When vice-presidential candidates are about to be appointed, a huge amount of vetting is undertaken. The presidential candidate's team trawls through their pasts to a highly inquisitorial degree. Past associations, tax records, ex-girlfriends, political friends of friends, all jobs and posts held going back to high school — everything is fair game as the candidate tries to find skeletons in his potential running-mate's closet before the media does. Yet the parties impose no such fine-tooth-combing through the presidential candidate's past, meaning that revelations such as Kurtz's can come out even four years into a presidency.

By the time you read this, Romney might have already chosen his vice-presidential running-mate, although the more traditional, cautious timing is to announce it at the late-August nominating convention, and Romney is nothing if not traditional and cautious. The front-runners are Senator Rob Portman of Ohio, Senator Marco Rubio of Florida, Governor Chris Christie of New Jersey and Governor Susana Martinez of New Mexico, with perhaps as many as five others also in contention.

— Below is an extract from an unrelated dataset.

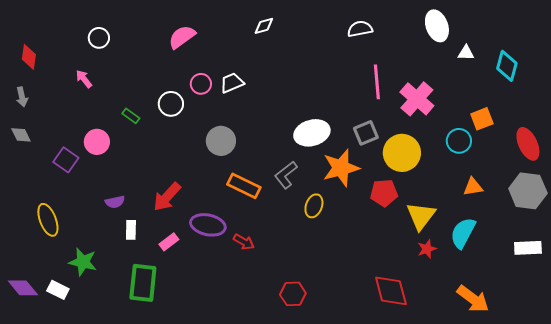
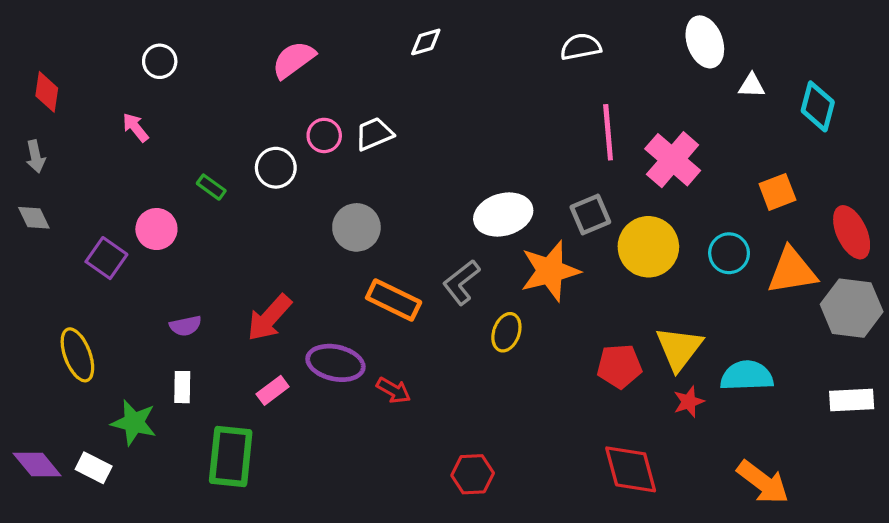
cyan circle: (459, 141) -> (729, 253), moved
orange triangle: (473, 187) -> (792, 271), moved, size x1.6
red pentagon: (384, 193) -> (619, 366), moved
white rectangle: (131, 230) -> (182, 387), moved
cyan semicircle: (463, 233) -> (747, 376), turned 60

Since the choice of "veep" is the first important judgment call that the candidate has to make, it is analysed in immense detail as much for what it says about the candidate as about the veep.

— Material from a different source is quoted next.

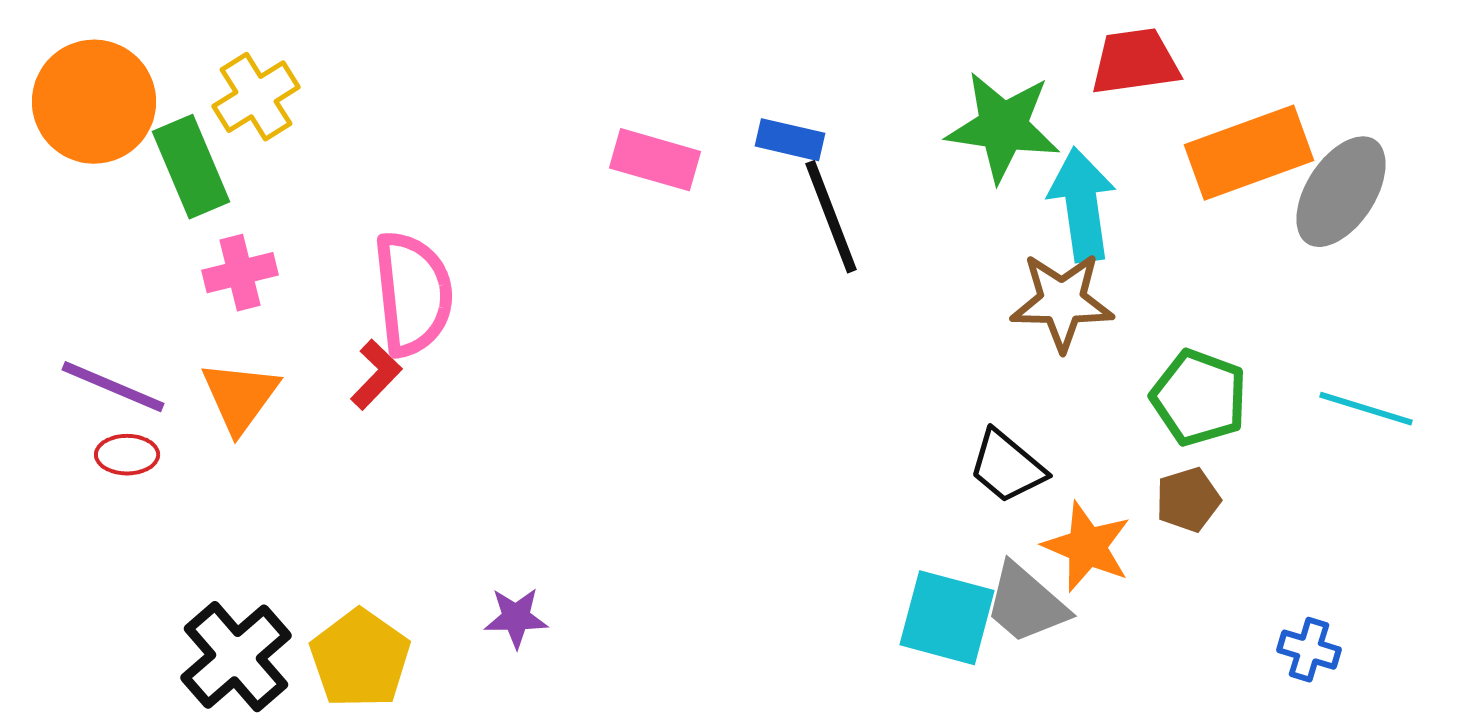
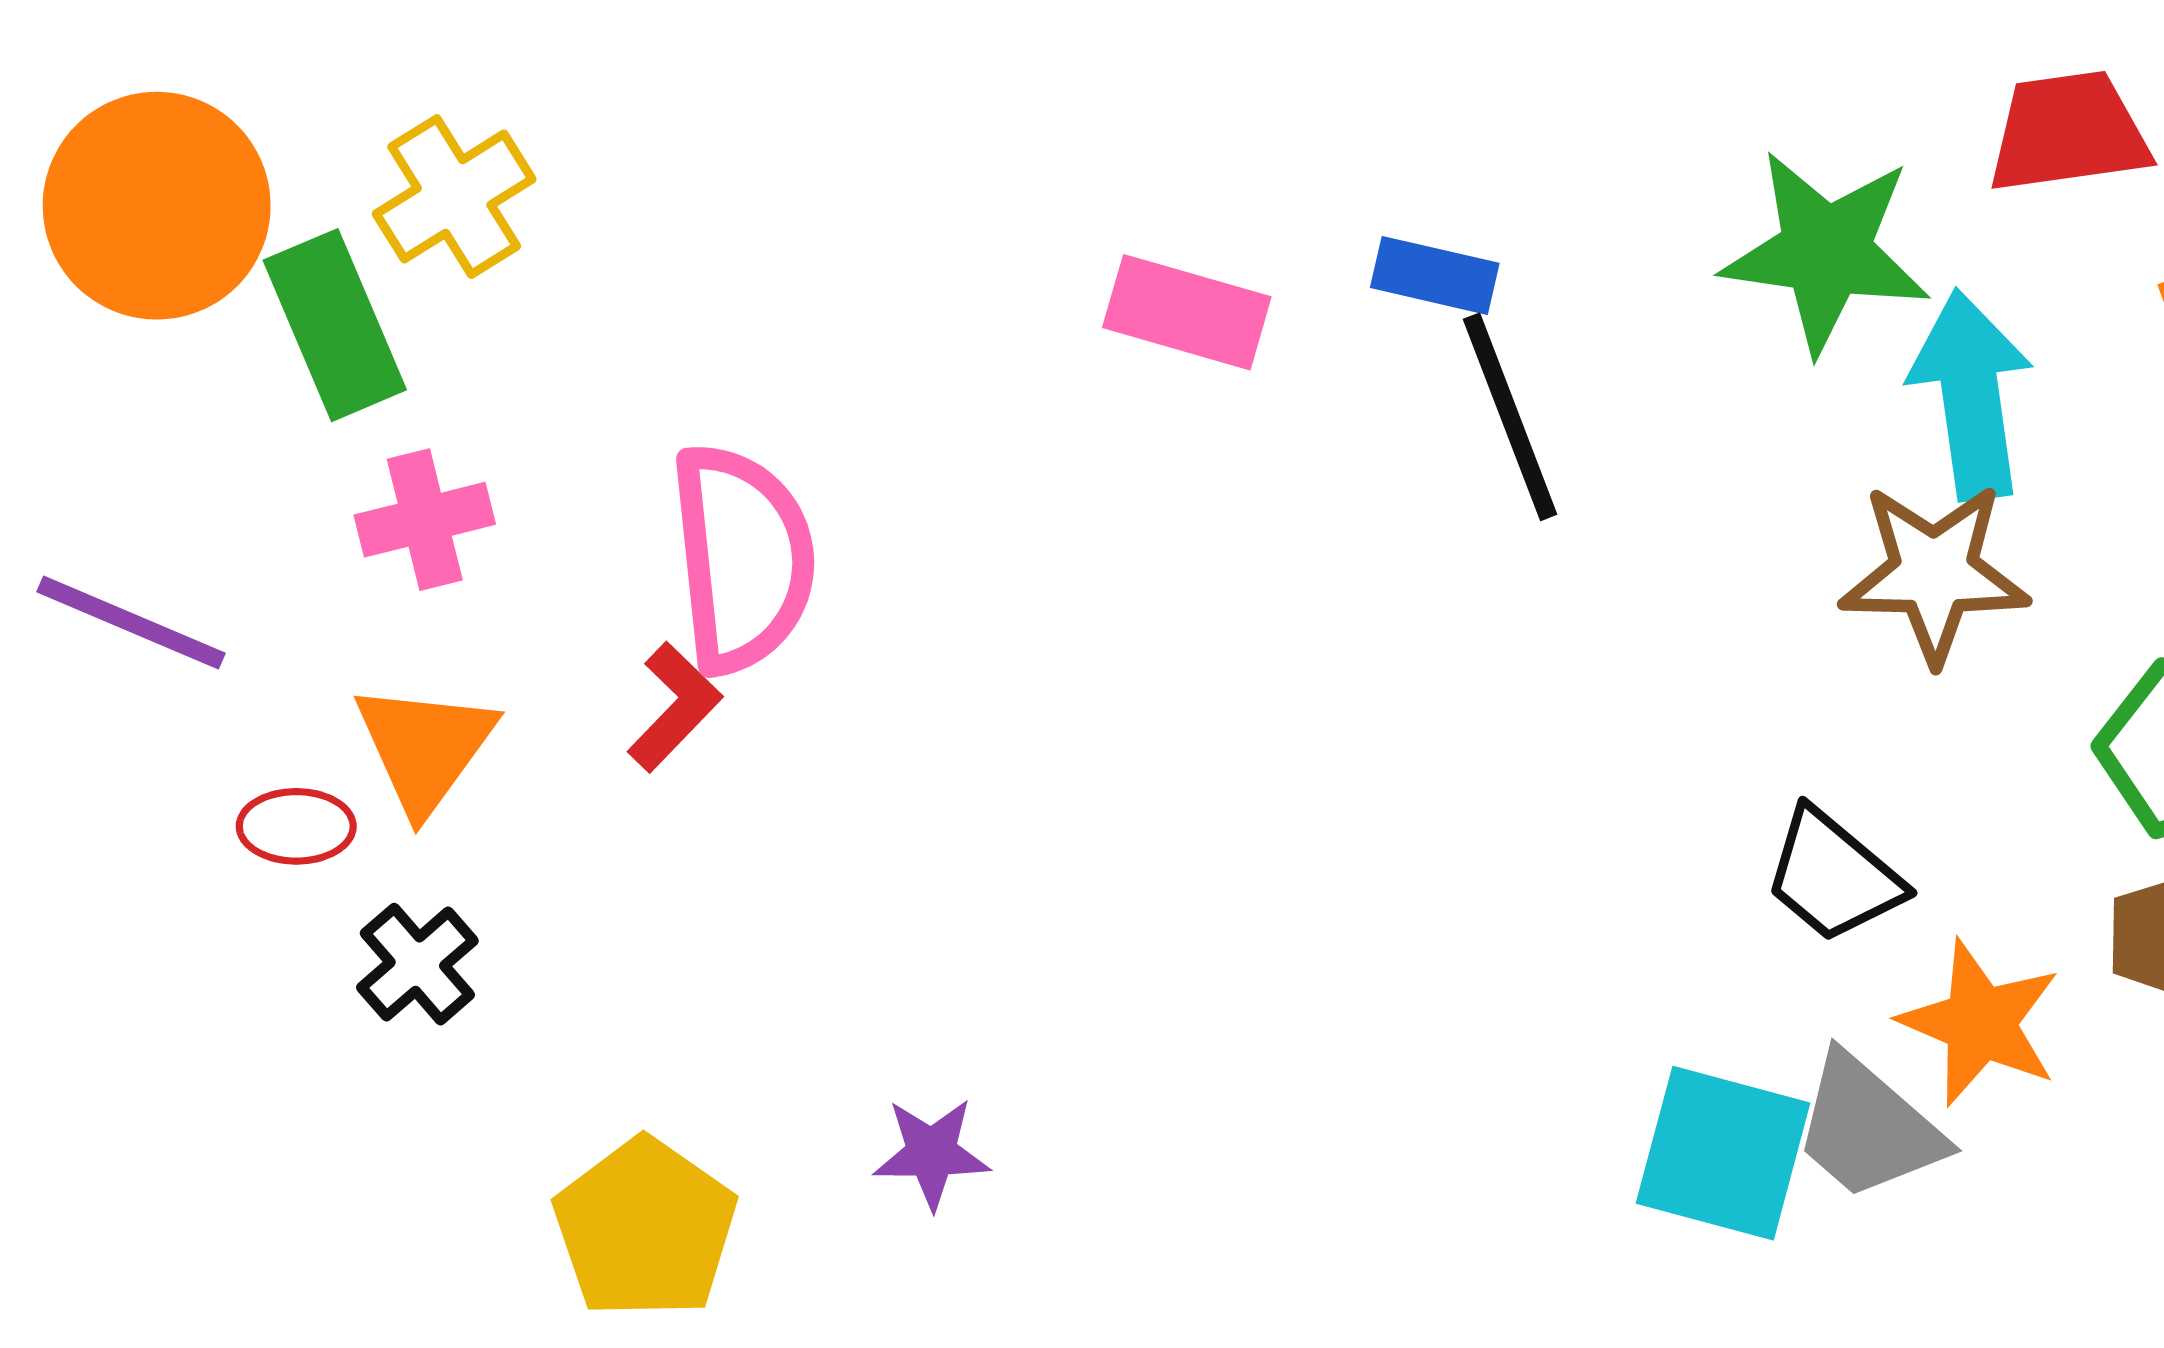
purple line: (113, 387) -> (131, 623), moved
red ellipse: (127, 455) -> (296, 826), moved
black cross: (236, 657) -> (417, 964), moved, size x0.6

Although Rubio is Hispanic, handsome, charismatic, "the crown prince of the Tea Party movement" and comes from the key battleground state of Florida, he is also very young (41), his parents were economic migrants rather than Castro exiles, and he has not so far broken his close ties with his allegedly corrupt friend Representative David Rivera of Florida's 25th Congressional District. Susana Martinez ticks very useful psephological boxes, being both Hispanic and a woman, but the choice might look opportunistic for that very reason. Americans are very harsh on candidates who choose veeps for their electoral interests rather than picking someone who would be well-qualified enough to be "a heartbeat away from the presidency". Punishing John McCain for choosing Sarah Palin was one of the reasons the Republicans lost in 2008, although no one is suggesting that Ms Martinez is not far better qualified to be president than was Mrs Palin. John Kerry's choice of John Edwards of North Carolina in 2004 was similarly more about shoring up the weak Democratic vote in the South than choosing the best man for the job, as the recent scandals over Edwards's private life and unorthodox campaign financing have subsequently shown.

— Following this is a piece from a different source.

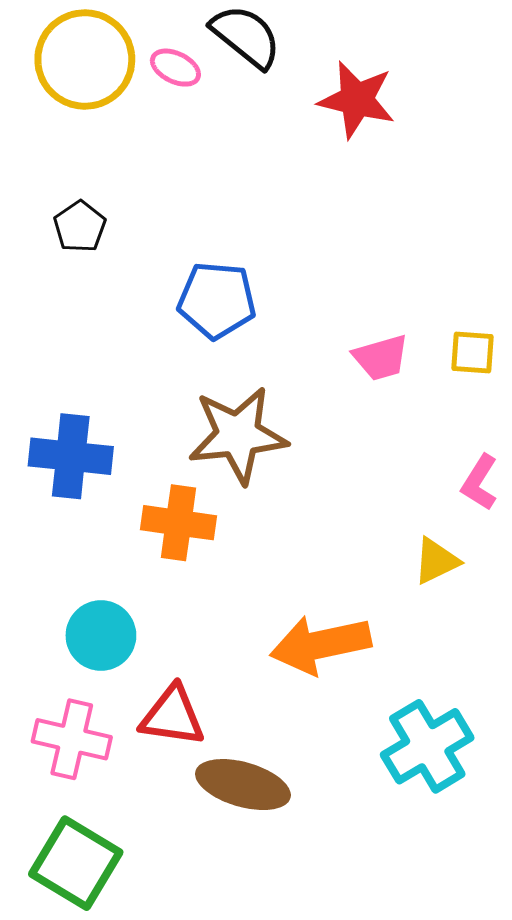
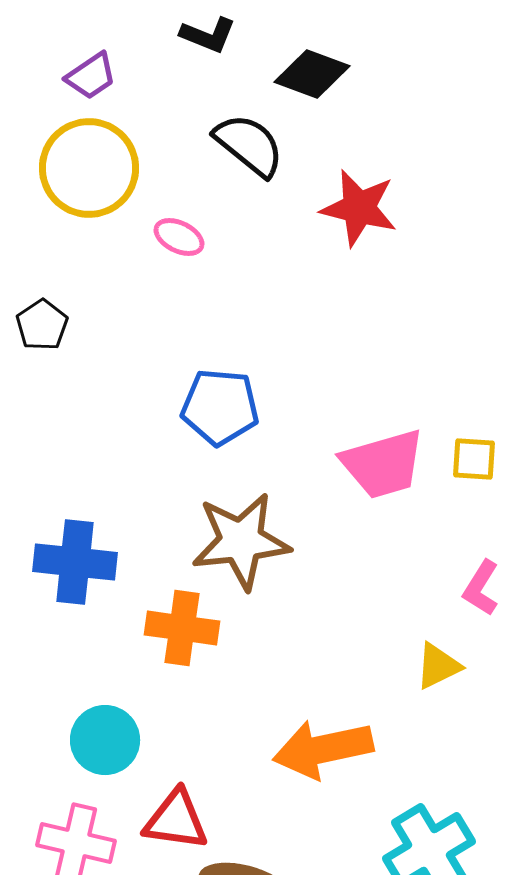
pink ellipse: (175, 68) -> (179, 237), moved
black pentagon: (80, 227) -> (42, 325), moved
pink trapezoid: (381, 358) -> (383, 464), size x1.5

The whole intellectual climate is changing in what are called "the veepstakes". No longer is it assumed that veeps can do that much to deliver even their home states for the candidate, and so the argument is made that a veep should underline and complement the candidate's own strengths, rather than attempt to fill in whatever is missing in terms of his geographical, racial or gender appeal. Since 1920 veeps have produced on average a net gain of only 2 per cent in their home states, although the numbers have been growing slightly since 1984. Sitting governors and senators tend to deliver higher gains than congressmen or people who have retired from state office, while veeps from smaller states — especially ones that rarely produce national candidates — tend to do better than those from bigger states, as the strong turnouts for Sarah Palin in Alaska and Joe Biden in Delaware showed in 2008.This effect subsides, however, once they've spent four years in Washington and are on the ticket for the second time.